A 2014 report published by consulting firm McKinsey & Company cited data from the UK Department of Energy and Climate Change showing that production efficiency on the UK Continental Shelf (UKCS) had declined from 81% in 2004 to 60% in 2012. The firm's own research pointed to an asset production efficiency drop of 1% a year since 2004, with efficiency levels falling to record lows on both the UKCS and the Norwegian Continental Shelf (NCS). Tension caused by this efficiency decline has been exacerbated by an oil price that has plunged by 75% over the past 18 months.
"This deterioration in asset production efficiency has cost the North Sea upstream industry over 900 million boe of production and $60bn in revenues since 2005," the study notes. "But we believe that this trend can be reversed."
McKinsey's belief is clearly reinforced by state authorities and industry bodies on both sides of the North Sea, which have been proactively discussing various means to improve the situation, including tweaks to tax regimes and fostering a more collaborative environment between operators, as exemplified by the UK's Production Efficiency Task Force.
The offshore maintenance challenge
While production efficiency could undoubtedly benefit from these sorts of high-level interventions, in the rough waters at the upstream end of the North Sea supply chain, the work required to maintain the effectiveness of ageing platforms - many of which have been operating far longer than their original design life - is key. This is especially true in the challenging conditions found in many parts of the North Sea.
"The weather conditions can be very difficult at times," says Craig Wiggins, head of UK maintenance, modifications and operations for oilfield services company Aker Solutions, which recently secured a five-year contract to conduct maintenance and modifications for all of BP's operations offshore Norway. "Poor weather often disrupts travel and causes logistical challenges as well as increasing HSE risks. These are all manageable, but it certainly adds to the complexity. In addition, the harshness of the weather often takes its toll on our customers' equipment, reducing reliability and increasing maintenance frequency."
The cost of maintaining safe operations under such conditions represents the lion's share of rising costs and declining efficiency.
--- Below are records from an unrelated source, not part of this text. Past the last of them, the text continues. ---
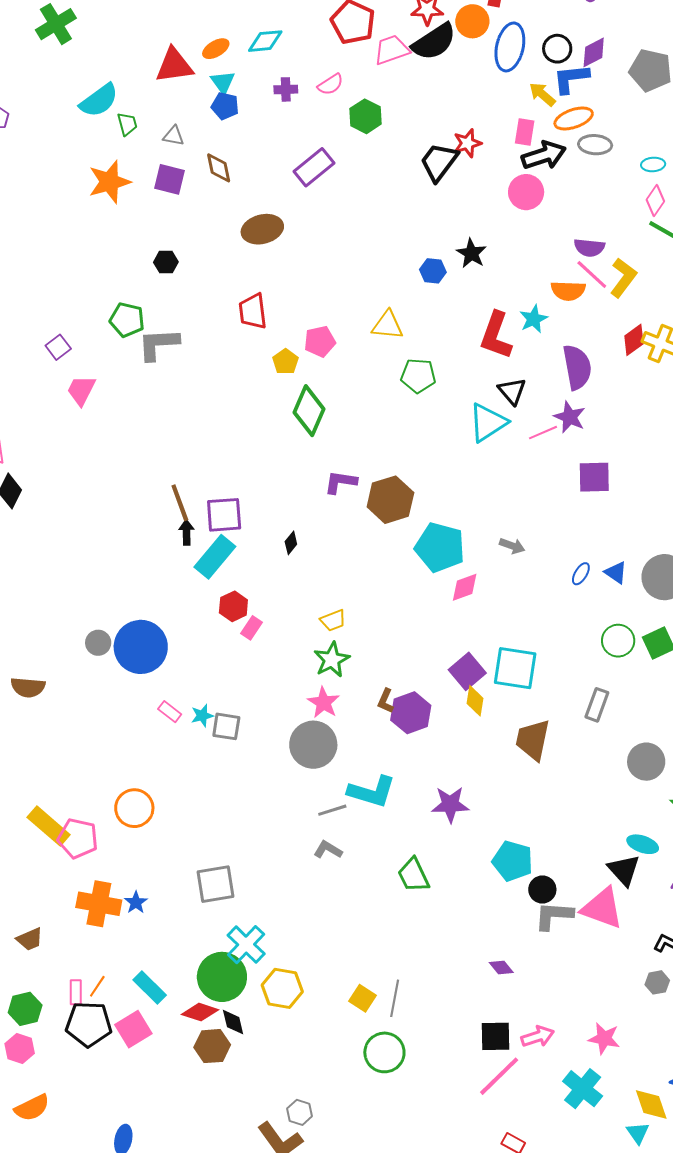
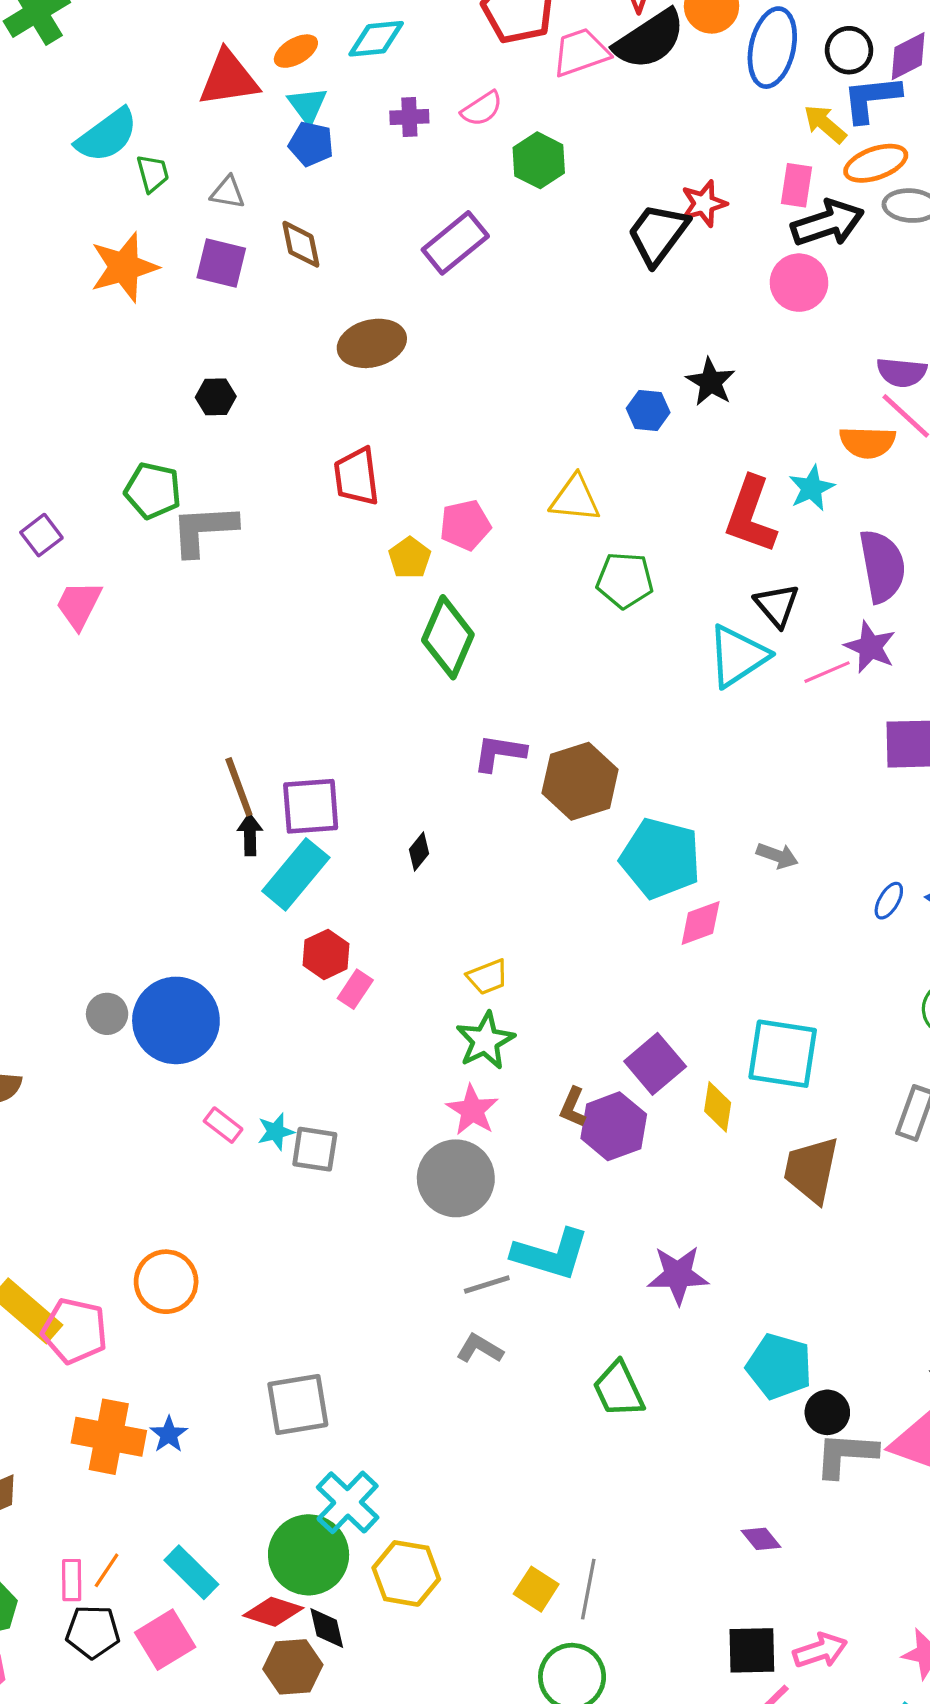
purple square: (467, 671) -> (655, 1064), moved
black pentagon: (89, 1024) -> (93, 1632), size x0.7

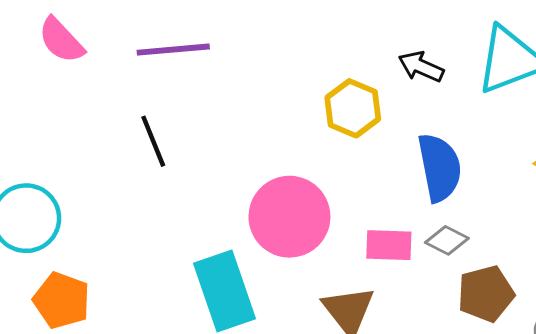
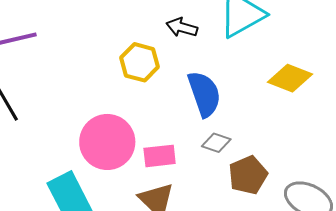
pink rectangle: (389, 245) -> (160, 156), moved

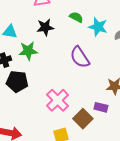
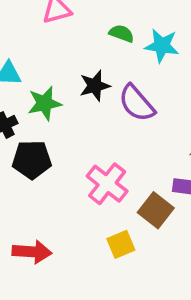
black star: (45, 27) -> (95, 86), moved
On the UKCS, data shows that plant failure and unplanned shutdowns account for nearly half of overall losses, with planned maintenance shutdowns representing another 25% of losses.
"Equipment breakdowns and maintenance interventions - both planned and unplanned - cost the industry dearly," the McKinsey study concludes.
The difference smart maintenance makes
In an editorial summarising Oil & Gas UK's annual conference in June 2015, the industry association's chief executive Deirdre Michie left no doubt about the vital role played by maintenance standards and practices in the production efficiency crisis.
"Howard Harte from the Health & Safety Executive discussed the importance of maintenance and how focus on this cannot be lost in the drive for cost efficiency," she wrote. "He noted a correlation between rising safety-critical maintenance backlog hours and declining production efficiency, which, he argued, demonstrated that a safe asset is usually an efficient asset."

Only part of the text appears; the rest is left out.